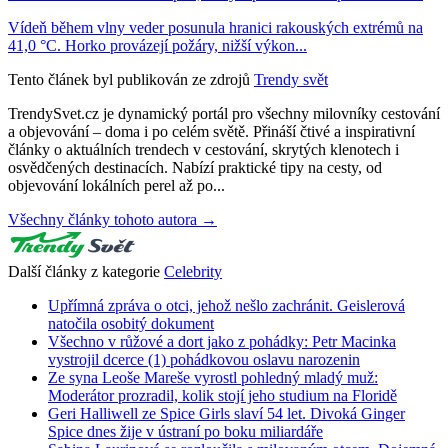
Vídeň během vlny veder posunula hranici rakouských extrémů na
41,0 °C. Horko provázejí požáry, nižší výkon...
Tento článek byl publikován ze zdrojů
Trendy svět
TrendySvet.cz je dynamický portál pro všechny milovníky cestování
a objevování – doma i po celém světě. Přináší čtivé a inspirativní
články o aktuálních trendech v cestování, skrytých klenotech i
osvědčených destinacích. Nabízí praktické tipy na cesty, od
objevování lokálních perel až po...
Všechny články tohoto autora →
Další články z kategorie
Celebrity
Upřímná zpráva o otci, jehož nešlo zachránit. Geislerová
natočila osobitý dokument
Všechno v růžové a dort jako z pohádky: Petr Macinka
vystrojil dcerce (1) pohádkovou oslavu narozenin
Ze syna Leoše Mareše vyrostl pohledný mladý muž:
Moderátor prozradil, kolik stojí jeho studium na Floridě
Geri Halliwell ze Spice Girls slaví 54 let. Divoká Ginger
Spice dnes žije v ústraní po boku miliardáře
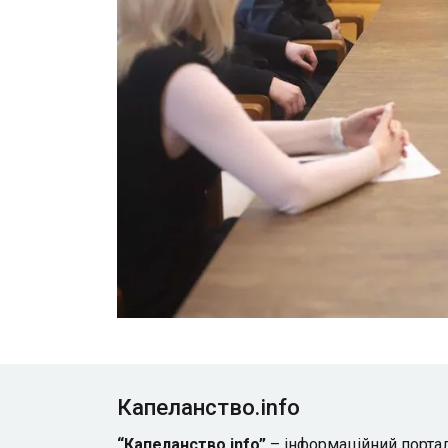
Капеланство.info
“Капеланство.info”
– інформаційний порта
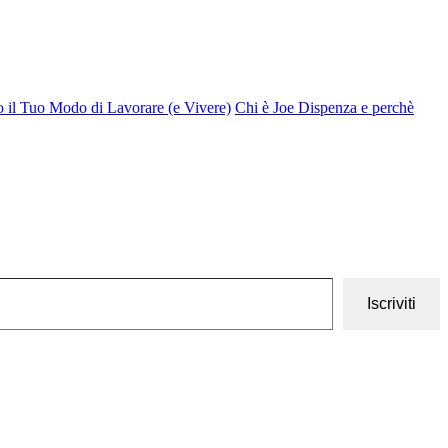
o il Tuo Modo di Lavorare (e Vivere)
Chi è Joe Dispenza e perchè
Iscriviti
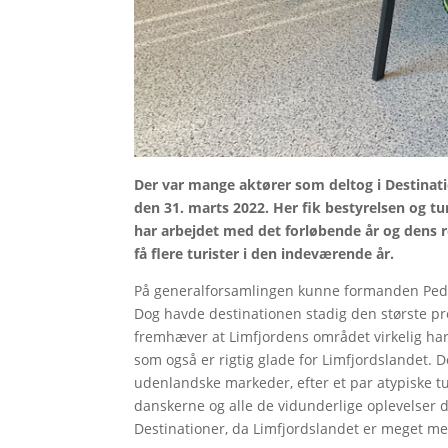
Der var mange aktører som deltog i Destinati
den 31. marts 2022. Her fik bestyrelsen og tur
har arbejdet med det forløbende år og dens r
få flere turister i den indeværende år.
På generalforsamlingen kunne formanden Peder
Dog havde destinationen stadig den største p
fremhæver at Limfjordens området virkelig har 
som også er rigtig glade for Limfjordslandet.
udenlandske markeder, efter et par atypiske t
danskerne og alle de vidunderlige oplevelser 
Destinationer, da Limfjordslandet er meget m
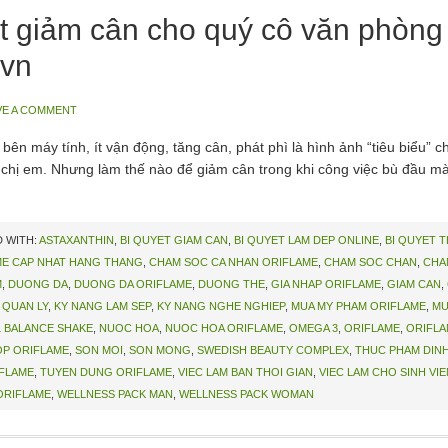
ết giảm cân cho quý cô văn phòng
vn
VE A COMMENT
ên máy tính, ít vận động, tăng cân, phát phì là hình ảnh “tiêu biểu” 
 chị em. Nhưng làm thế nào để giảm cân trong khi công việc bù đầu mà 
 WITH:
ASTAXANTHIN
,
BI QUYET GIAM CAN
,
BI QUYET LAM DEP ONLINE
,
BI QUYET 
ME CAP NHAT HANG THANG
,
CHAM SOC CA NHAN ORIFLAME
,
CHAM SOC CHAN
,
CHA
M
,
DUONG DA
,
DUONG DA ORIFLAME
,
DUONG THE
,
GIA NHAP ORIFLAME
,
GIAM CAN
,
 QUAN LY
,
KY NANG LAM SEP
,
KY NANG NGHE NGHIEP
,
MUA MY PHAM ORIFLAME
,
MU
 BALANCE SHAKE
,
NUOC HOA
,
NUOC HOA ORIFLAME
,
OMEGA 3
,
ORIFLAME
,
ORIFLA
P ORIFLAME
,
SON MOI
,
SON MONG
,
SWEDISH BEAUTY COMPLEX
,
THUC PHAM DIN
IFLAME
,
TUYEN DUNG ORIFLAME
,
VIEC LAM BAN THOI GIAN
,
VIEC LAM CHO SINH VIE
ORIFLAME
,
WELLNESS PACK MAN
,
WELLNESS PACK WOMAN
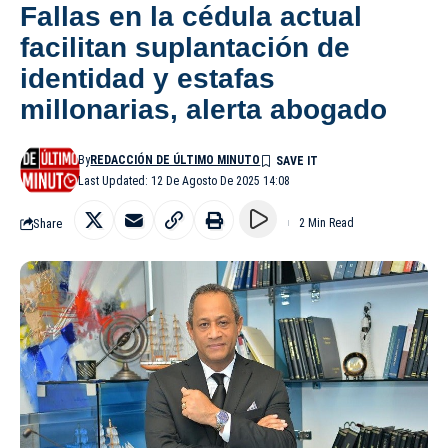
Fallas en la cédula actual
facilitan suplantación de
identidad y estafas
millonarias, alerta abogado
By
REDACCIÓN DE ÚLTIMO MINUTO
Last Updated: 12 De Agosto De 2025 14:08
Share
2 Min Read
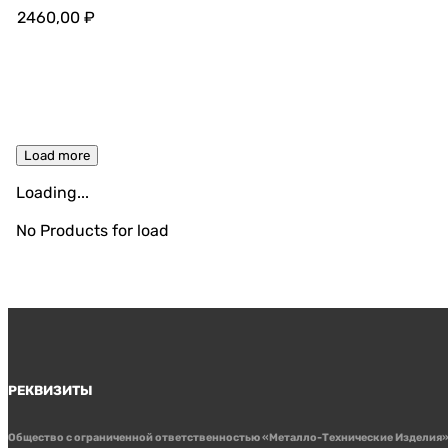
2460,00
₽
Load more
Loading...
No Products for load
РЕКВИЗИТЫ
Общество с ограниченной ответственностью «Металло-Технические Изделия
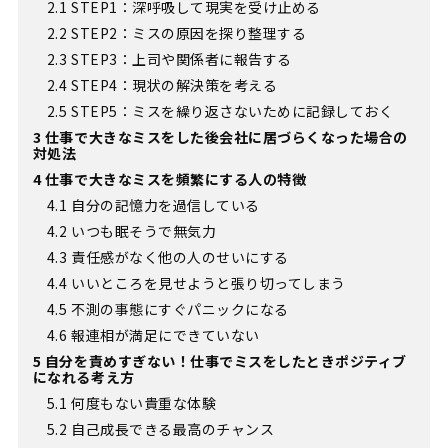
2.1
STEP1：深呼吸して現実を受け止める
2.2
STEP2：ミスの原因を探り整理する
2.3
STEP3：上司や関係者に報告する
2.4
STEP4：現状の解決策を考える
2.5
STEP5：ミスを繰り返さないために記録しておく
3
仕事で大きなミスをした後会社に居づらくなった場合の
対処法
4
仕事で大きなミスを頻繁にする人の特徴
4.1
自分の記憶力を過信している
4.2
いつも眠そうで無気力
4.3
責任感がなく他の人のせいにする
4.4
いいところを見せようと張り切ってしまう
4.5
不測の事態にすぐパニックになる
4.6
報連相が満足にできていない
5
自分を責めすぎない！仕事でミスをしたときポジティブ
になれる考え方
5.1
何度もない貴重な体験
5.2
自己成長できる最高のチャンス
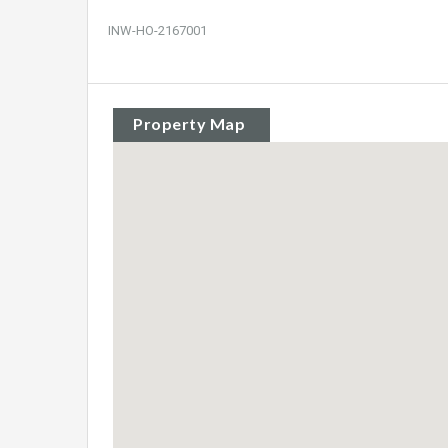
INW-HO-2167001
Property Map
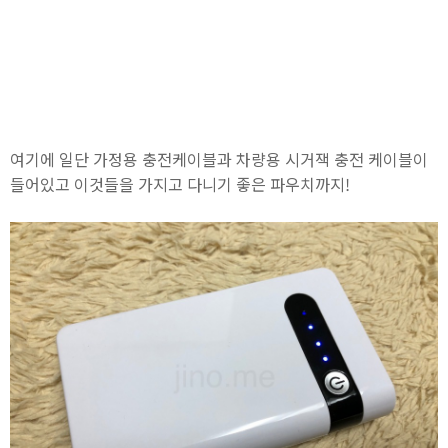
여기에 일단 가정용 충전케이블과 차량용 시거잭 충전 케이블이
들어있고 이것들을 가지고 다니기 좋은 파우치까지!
--
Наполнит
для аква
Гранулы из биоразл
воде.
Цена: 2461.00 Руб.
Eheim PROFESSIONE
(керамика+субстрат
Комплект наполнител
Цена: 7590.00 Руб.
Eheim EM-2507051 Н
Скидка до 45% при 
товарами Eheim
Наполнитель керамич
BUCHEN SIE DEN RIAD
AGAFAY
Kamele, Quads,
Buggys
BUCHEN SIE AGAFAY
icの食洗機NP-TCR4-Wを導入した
--
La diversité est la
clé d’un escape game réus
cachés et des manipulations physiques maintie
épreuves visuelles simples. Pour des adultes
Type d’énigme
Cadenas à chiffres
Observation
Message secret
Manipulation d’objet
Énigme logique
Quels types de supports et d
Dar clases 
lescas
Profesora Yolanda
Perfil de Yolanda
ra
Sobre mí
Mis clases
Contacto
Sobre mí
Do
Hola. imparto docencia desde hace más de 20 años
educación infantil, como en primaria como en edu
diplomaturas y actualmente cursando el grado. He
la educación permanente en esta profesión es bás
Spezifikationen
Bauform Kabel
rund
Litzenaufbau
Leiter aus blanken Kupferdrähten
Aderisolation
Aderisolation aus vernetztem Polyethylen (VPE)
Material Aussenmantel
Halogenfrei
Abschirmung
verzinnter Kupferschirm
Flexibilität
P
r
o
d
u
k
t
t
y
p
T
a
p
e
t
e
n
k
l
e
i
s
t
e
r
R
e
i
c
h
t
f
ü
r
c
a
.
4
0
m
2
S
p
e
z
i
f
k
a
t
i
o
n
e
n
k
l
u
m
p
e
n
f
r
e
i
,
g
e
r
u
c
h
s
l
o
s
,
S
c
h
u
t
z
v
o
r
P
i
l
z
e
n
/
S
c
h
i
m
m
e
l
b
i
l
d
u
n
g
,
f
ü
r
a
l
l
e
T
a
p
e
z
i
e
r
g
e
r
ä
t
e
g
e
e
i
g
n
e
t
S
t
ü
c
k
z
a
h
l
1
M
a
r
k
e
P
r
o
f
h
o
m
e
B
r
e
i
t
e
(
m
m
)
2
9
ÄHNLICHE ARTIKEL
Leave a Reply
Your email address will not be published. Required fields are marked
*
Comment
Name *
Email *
--
--- Task to complete ---
For the lines above, output exactly those from the line containing "Vídeň během vlny" through the line containing "vystrojil dcerce (1)", and skip the others.

--- Answer box ---
Vídeň během vlny veder posunula hranici rakouských extrémů na
41,0 °C. Horko provázejí požáry, nižší výkon...
Tento článek byl publikován ze zdrojů
Trendy svět
TrendySvet.cz je dynamický portál pro všechny milovníky cestování
a objevování – doma i po celém světě. Přináší čtivé a inspirativní
články o aktuálních trendech v cestování, skrytých klenotech i
osvědčených destinacích. Nabízí praktické tipy na cesty, od
objevování lokálních perel až po...
Všechny články tohoto autora →
Další články z kategorie
Celebrity
Upřímná zpráva o otci, jehož nešlo zachránit. Geislerová
natočila osobitý dokument
Všechno v růžové a dort jako z pohádky: Petr Macinka
vystrojil dcerce (1) pohádkovou oslavu narozenin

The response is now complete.